Home Movies Dick Van Dyke, 92, Raps “A Spoonful of Sugar” at Academy Tribute...

With the new Emily Blunt- Lin Manuel Miranda “Mary Poppins” coming this fall, the great songwriters Richard and Robert Sherman are back in the spotlight. The Academy honored them last night with  “Sherman Brothers: A Hollywood Songbook”  and oh what a night it was.  Richard Sherman, who just turned 90, was there in full force to revel in the night.  (His brother and writing brother Robert passed away in 2012 at the age of 86.)

The evening was hosted by John Stamos, a true fan boy who explained his life long love of the Sherman’s music and the relevance it has today.  “Their music is an poignant now as it was back then. The same light that shines on a child in Disneyland seeking joy shines on a child in Syria seeking shelter.”

LeAnn Rimes entranced the audience with a knockout version of “Stay Awake” from “Mary Poppins.” Keala Settle — fresh off her Oscar nominated hit with “This is Me” — got the night’s musical numbers started with “It’s A Small World” written by the Shermans, which became Disney’s park theme song.

But the star of the night who everyone had come to see was the amazing 92 year old Dick van Dyke, who MUST receive a Kennedy Center Honor this year.

DvD told a story about the Sherman brothers and  “Mary Poppins.”  “The brothers never made fun of my Cockney accent.

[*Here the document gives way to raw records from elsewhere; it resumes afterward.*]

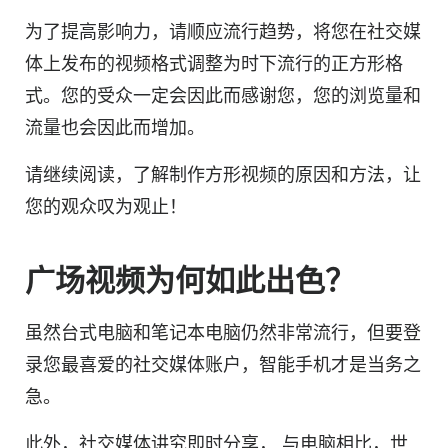
为了提高影响力，请顺应流行趋势，将您在
社交媒
体
上发布的
视频格式
调整为时下流行的
正方形
格
式。您的受众一定会因此而感谢您，您的浏览量和
流量也会因此而增加。
请继续阅读，了解制作方形视频的原因和方法，让
您的观众叹为观止！
广场视频为何如此出色？
虽然台式电脑和笔记本电脑仍然非常流行，但要登
录您最喜爱的
社交媒体
账户，智能手机才是当务之
急。
此外，
社交媒体
讲究即时分享，
与电脑相比，
世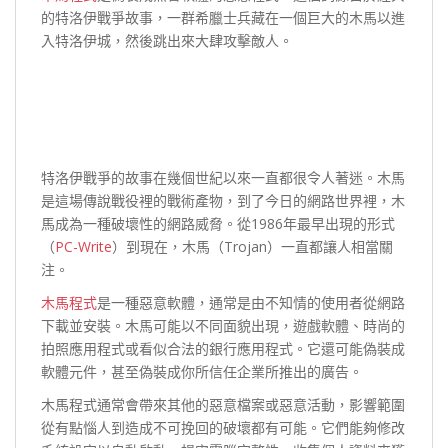
的特洛伊戰爭故事，一群希臘士兵藏在一個巨大的木馬以進
入特洛伊城，然後跳出來大肆攻擊敵人。
特洛伊戰爭的故事在幾個世紀以來一直都很令人著迷。木馬
是這場傳說戰役裡的戰術產物，到了今日的網路世界裡，木
馬成為一種破壞性的網路威脅。從1986年最早出現的形式
（
PC-Write
）到現在，木馬（Trojan）一直都讓人相當關
注。
木馬程式
是一種惡意軟體，通常是由不知情的使用者從網路
下載並安裝。木馬可能以不同面貌出現，遊戲軟體、時尚的
拍照應用程式或看似合法的銀行應用程式。它還可能偽裝成
軟體元件，甚至偽裝成你所信任企業所推出的廣告。
木馬程式通常會帶來其他的惡意檔案或惡意活動，影響範圍
從有點惱人到造成不可挽回的破壞都有可能。它們能夠修改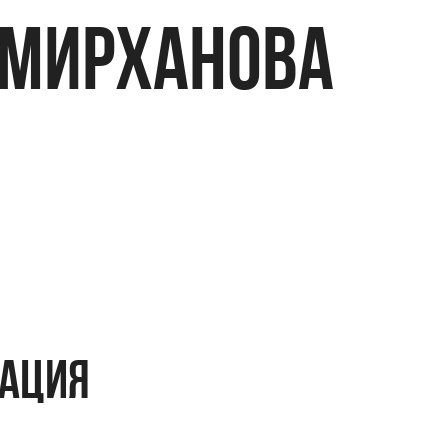
ЕМИРХАНОВА
мация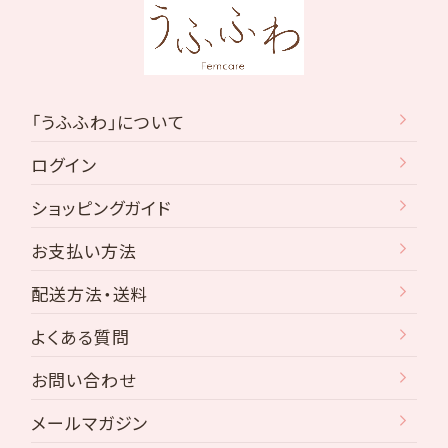
「うふふわ」について
ログイン
ショッピングガイド
お支払い方法
配送方法・送料
よくある質問
お問い合わせ
メールマガジン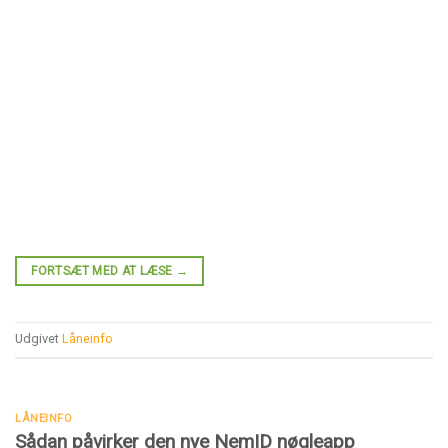
FORTSÆT MED AT LÆSE
→
Udgivet
Låneinfo
LÅNEINFO
Sådan påvirker den nye NemID nøgleapp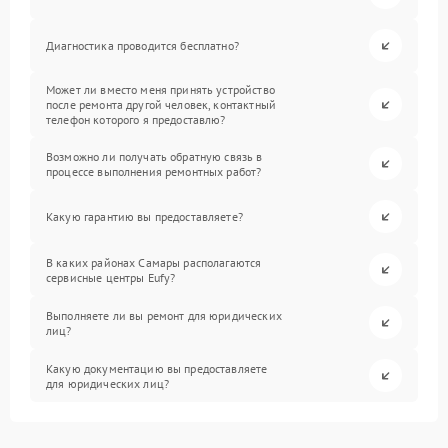
Диагностика проводится бесплатно?
Может ли вместо меня принять устройство
после ремонта другой человек, контактный
телефон которого я предоставлю?
Возможно ли получать обратную связь в
процессе выполнения ремонтных работ?
Какую гарантию вы предоставляете?
В каких районах Самары располагаются
сервисные центры Eufy?
Выполняете ли вы ремонт для юридических
лиц?
Какую документацию вы предоставляете
для юридических лиц?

A lot of people did.  I don’t even bother to go to England anymore.”  DvD said Walt Disney “saw the world through the eyes of a child.  He had this vision. The Shermans shared that vision, their music goes straight to your heart.  I realized on “Mary Poppins” that we were creating something that hadn’t been before.”

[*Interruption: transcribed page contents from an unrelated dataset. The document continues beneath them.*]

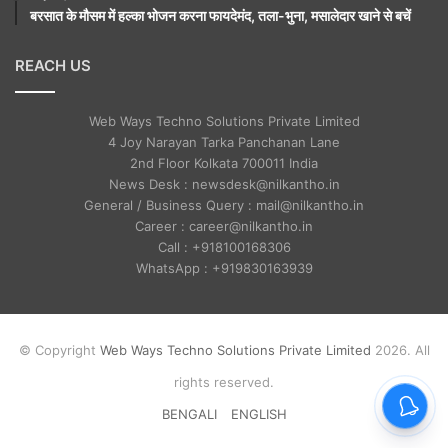
बरसात के मौसम में हल्का भोजन करना फायदेमंद, तला-भुना, मसालेदार खाने से बचें
REACH US
Web Ways Techno Solutions Private Limited
4 Joy Narayan Tarka Panchanan Lane
2nd Floor Kolkata 700011 India
News Desk : newsdesk@nilkantho.in
General / Business Query : mail@nilkantho.in
Career : career@nilkantho.in
Call : +918100168306
WhatsApp : +919830163939
© Copyright
Web Ways Techno Solutions Private Limited
2026. All
rights reserved.
BENGALI
ENGLISH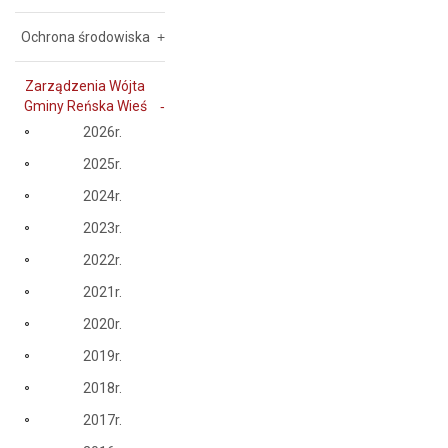
Ochrona środowiska
Zarządzenia Wójta
Gminy Reńska Wieś
2026r.
2025r.
2024r.
2023r.
2022r.
2021r.
2020r.
2019r.
2018r.
2017r.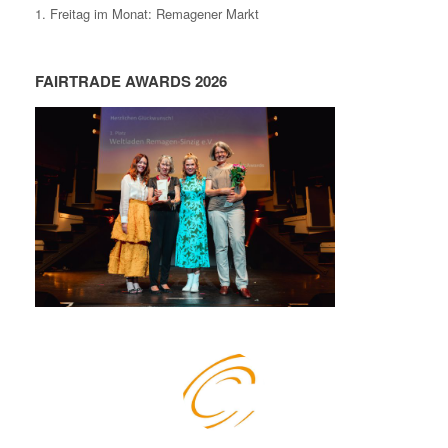
1. Freitag im Monat: Remagener Markt
FAIRTRADE AWARDS 2026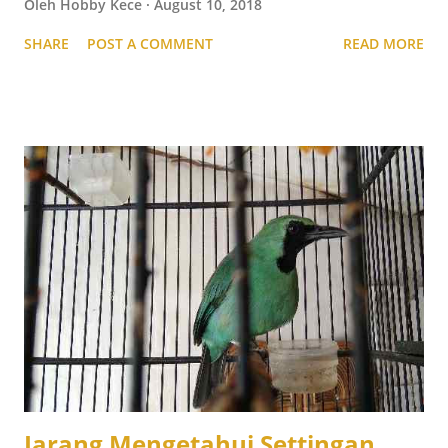
Oleh
Hobby Kece
August 10, 2018
SHARE
POST A COMMENT
READ MORE
Jarang Mengetahui Settingan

Then along with the barbershop quartet Vantastix, van Dyke performed a medley of his hits, and yes, he rapped a version of “Spoonful of Sugar,” and danced like he was a 25 year old.

Hayley Mills surprised the audience by reprising “Let’s Stay Together” from “The Parent Trap.” The room exploded with applause. The youthful Mills came on to explain her history with the duo. She starred in “The Parent Trap” 58 years ago and like van Dyke, appears wonderfully youthful. (Maybe it’s from the Shermans’ songs.)  She continued, “Walt Disney introduced us. I think we probably all took it a bit for granted.  He was the original Big Daddy.  Your songs will survive for all time.”

One surprise guest was Johnny Whittaker, who was the child star of the TV series “Family Affair.” He starred in the title role of Tom Sawyer, another movie with a Sherman score.

Richard’s son, Gregg, and Robert’s son, Jeffrey (married to the talented writer/comedienne Wendy Liebman) paid tribute to their dads.  Jeffrey noted that his father, “at age 19 was the first American soldier to liberate Dachau.”

Richard Sherman came on at the end to thunderous applause and a rousing standing ovation.  He noted his bond with his late brother.  “Robert told me to stick with him and that one day we’d be wearing silk pajamas.”   He then played the piano and sang “Supercalifragilisticexpialidocious,”  to the delight of the crowd.  He said poignantly, “I’ll never forget this night.”  Nor will anyone in the audience.  The evening ended with the audience standing singing, “Lets Go Fly A Kite,” with kites all over the room.  The Academy got everything right on this one.